Problem =
Below are the records; copy out every line that holds the word "Ankara".

Material supplied =
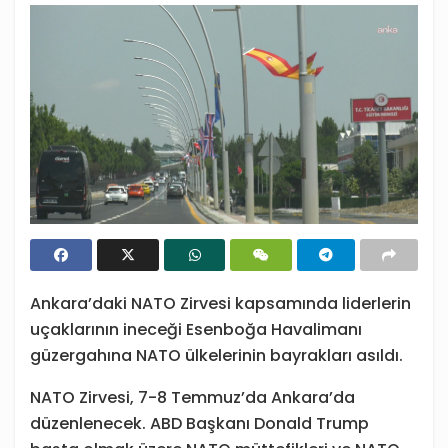
Ankara’daki NATO Zirvesi kapsamında liderlerin
uçaklarının ineceği Esenboğa Havalimanı
güzergahına NATO ülkelerinin bayrakları asıldı.
NATO Zirvesi, 7-8 Temmuz’da Ankara’da
düzenlenecek. ABD Başkanı Donald Trump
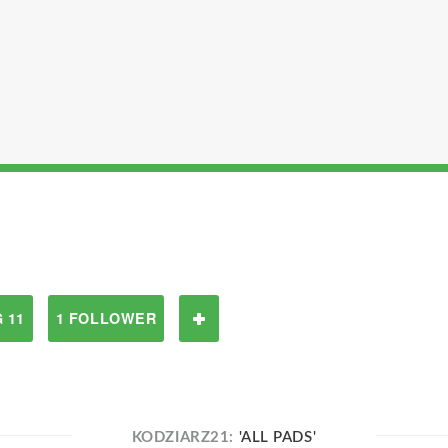
 11
1 FOLLOWER
KODZIARZ21:
'ALL PADS'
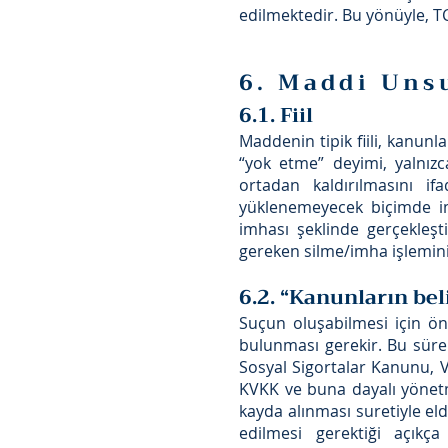
edilmektedir. Bu yönüyle, T
6. Maddi Unsu
6.1. Fiil
Maddenin tipik fiili, kanun
“yok etme” deyimi, yalnızca
ortadan kaldırılmasını ifa
yüklenemeyecek biçimde imh
imhası şeklinde gerçekleştir
gereken silme/imha işlemin
6.2. “Kanunların bel
Suçun oluşabilmesi için ön
bulunması gerekir. Bu süre
Sosyal Sigortalar Kanunu, 
KVKK ve buna dayalı yönetmel
kayda alınması suretiyle el
edilmesi gerektiği açıkça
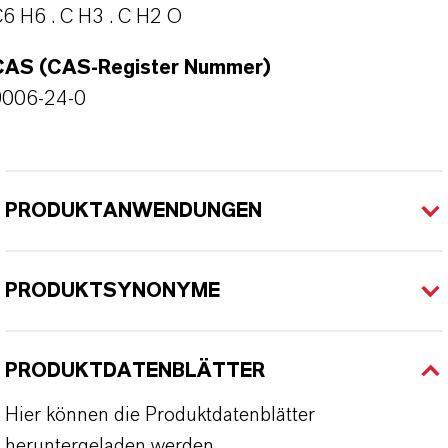
6 H6 . C H3 . C H2 O
CAS (CAS-Register Nummer)
9006-24-0
PRODUKTANWENDUNGEN
PRODUKTSYNONYME
PRODUKTDATENBLÄTTER
Hier können die Produktdatenblätter
heruntergeladen werden.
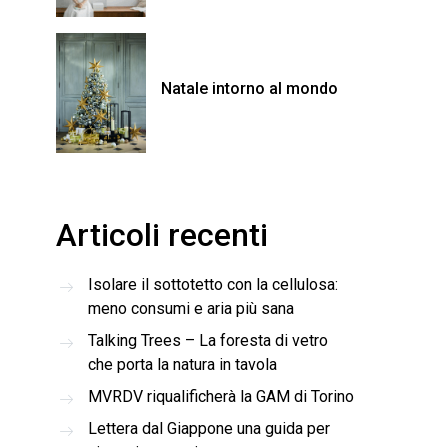
Natale intorno al mondo
Articoli recenti
Isolare il sottotetto con la cellulosa:
meno consumi e aria più sana
Talking Trees – La foresta di vetro
che porta la natura in tavola
MVRDV riqualificherà la GAM di Torino
Lettera dal Giappone una guida per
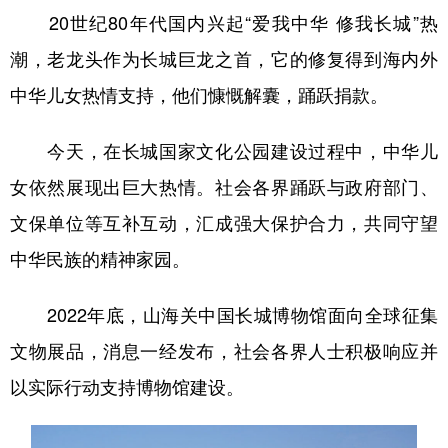
20世纪80年代国内兴起“爱我中华 修我长城”热
潮，老龙头作为长城巨龙之首，它的修复得到海内外
中华儿女热情支持，他们慷慨解囊，踊跃捐款。
今天，在长城国家文化公园建设过程中，中华儿
女依然展现出巨大热情。社会各界踊跃与政府部门、
文保单位等互补互动，汇成强大保护合力，共同守望
中华民族的精神家园。
2022年底，山海关中国长城博物馆面向全球征集
文物展品，消息一经发布，社会各界人士积极响应并
以实际行动支持博物馆建设。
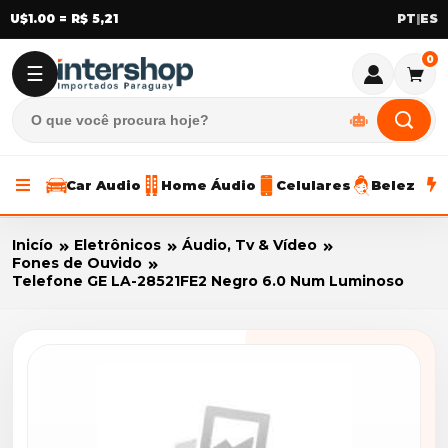
U$1.00 = R$ 5,21
|
0
☰
Car Audio
Home Áudio
Celulares
Beleza
Inicío
Eletrônicos
Áudio, Tv & Vídeo
Fones de Ouvido
Telefone GE LA-28521FE2 Negro 6.0 Num Luminoso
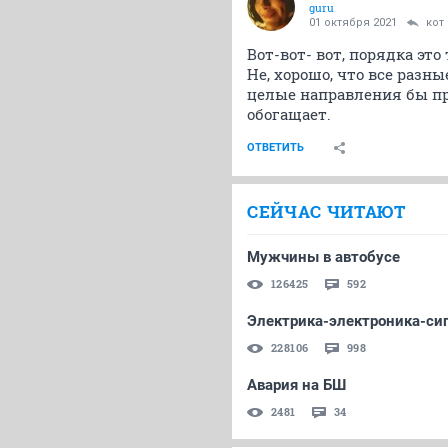
guru
01 октября 2021
кот
Вот-вот- вот, порядка эт
Не, хорошо, что все разн
целые направления бы пр
обогащает.
ОТВЕТИТЬ
СЕЙЧАС ЧИТАЮТ
Мужчины в автобусе
126425
592
Электрика-электроника-сиг
228106
998
Авария на БШ
2481
34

Your response =
Ankara’daki NATO Zirvesi kapsamında liderlerin
NATO Zirvesi, 7-8 Temmuz’da Ankara’da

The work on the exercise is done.